**Work instructions**
Starting at the line with "devam ederken, süper kahramanların yasal" and going on through the line with "Jack-Jack'in de süper güçlerinin olduğunun", reproduce each line in the records below exactly and nothing more.

--------------------------------

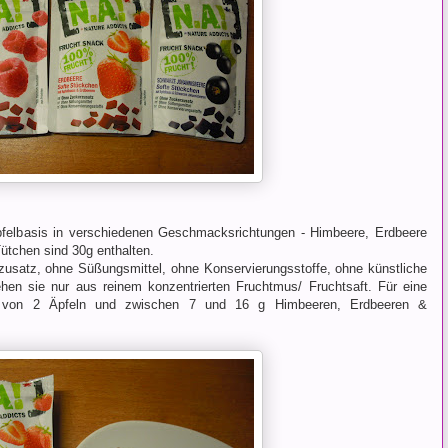
pfelbasis in verschiedenen Geschmacksrichtungen - Himbeere, Erdbeere
ütchen sind 30g enthalten.
zusatz, ohne Süßungsmittel, ohne Konservierungsstoffe, ohne künstliche
hen sie nur aus reinem konzentrierten Fruchtmus/ Fruchtsaft. Für eine
e von 2 Äpfeln und zwischen 7 und 16 g Himbeeren, Erdbeeren &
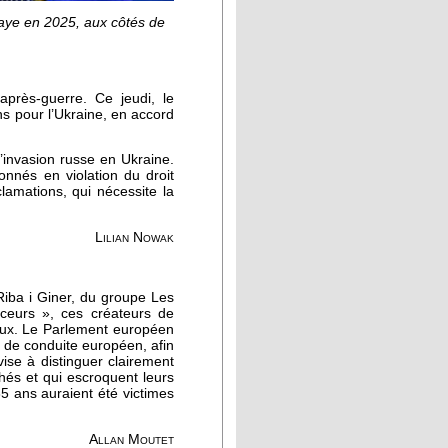
Haye en 2025, aux côtés de
près-guerre. Ce jeudi, le
s pour l’Ukraine, en accord
’invasion russe en Ukraine.
onnés en violation du droit
lamations, qui nécessite la
Lilian Nowak
Riba i Giner, du groupe Les
enceurs », ces créateurs de
iaux. Le Parlement européen
e de conduite européen, afin
ise à distinguer clairement
chés et qui escroquent leurs
5 ans auraient été victimes
Allan Moutet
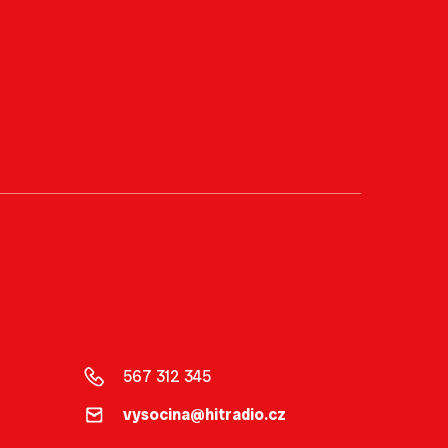
567 312 345
vysocina@hitradio.cz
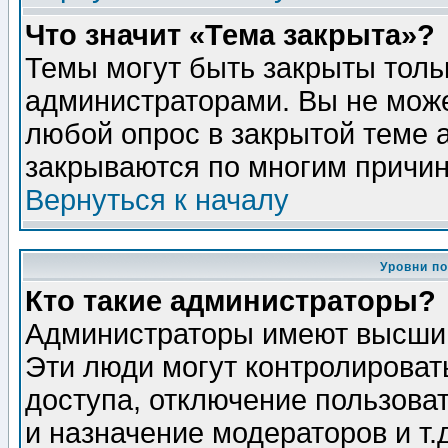
Что значит «Тема закрыта»?
Темы могут быть закрыты толь
администраторами. Вы не може
любой опрос в закрытой теме 
закрываются по многим причин
Вернуться к началу
Уровни п
Кто такие администраторы?
Администраторы имеют высший
Эти люди могут контролироват
доступа, отключение пользоват
и назначение модераторов и т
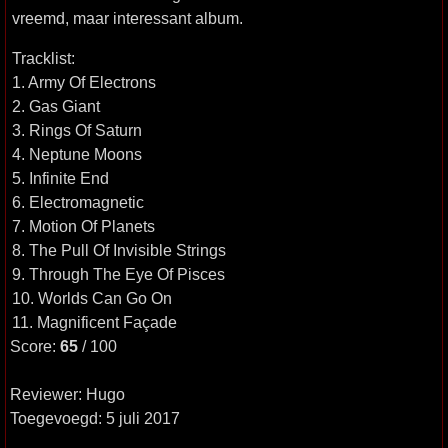
vreemd, maar interessant album.
Tracklist:
1. Army Of Electrons
2. Gas Giant
3. Rings Of Saturn
4. Neptune Moons
5. Infinite End
6. Electromagnetic
7. Motion Of Planets
8. The Pull Of Invisible Strings
9. Through The Eye Of Pisces
10. Worlds Can Go On
11. Magnificent Façade
Score:
65
/ 100
Reviewer: Hugo
Toegevoegd: 5 juli 2017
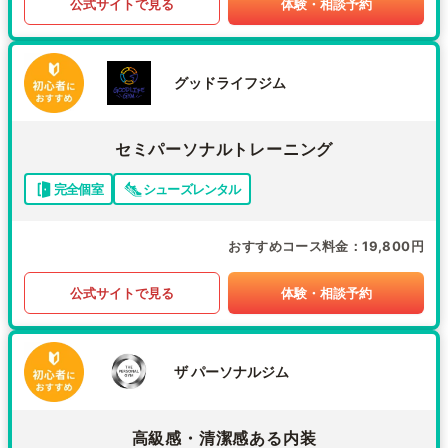
公式サイトで見る
体験・相談予約
グッドライフジム
セミパーソナルトレーニング
完全個室
シューズレンタル
おすすめコース料金
19,800円
公式サイトで見る
体験・相談予約
ザ パーソナルジム
高級感・清潔感ある内装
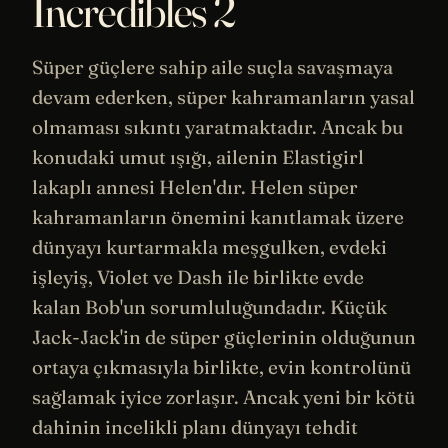
Incredibles 2
Süper güçlere sahip aile suçla savaşmaya
devam ederken, süper kahramanların yasal
olmaması sıkıntı yaratmaktadır. Ancak bu
konudaki umut ışığı, ailenin Elastigirl
lakaplı annesi Helen'dır. Helen süper
kahramanların önemini kanıtlamak üzere
dünyayı kurtarmakla meşgulken, evdeki
işleyiş, Violet ve Dash ile birlikte evde
kalan Bob'un sorumluluğundadır. Küçük
Jack-Jack'in de süper güçlerinin olduğunun
ortaya çıkmasıyla birlikte, evin kontrolünü
sağlamak iyice zorlaşır. Ancak yeni bir kötü
dahinin incelikli planı dünyayı tehdit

--------------------------------

**Solution to this exercise**
devam ederken, süper kahramanların yasal
olmaması sıkıntı yaratmaktadır. Ancak bu
konudaki umut ışığı, ailenin Elastigirl
lakaplı annesi Helen'dır. Helen süper
kahramanların önemini kanıtlamak üzere
dünyayı kurtarmakla meşgulken, evdeki
işleyiş, Violet ve Dash ile birlikte evde
kalan Bob'un sorumluluğundadır. Küçük
Jack-Jack'in de süper güçlerinin olduğunun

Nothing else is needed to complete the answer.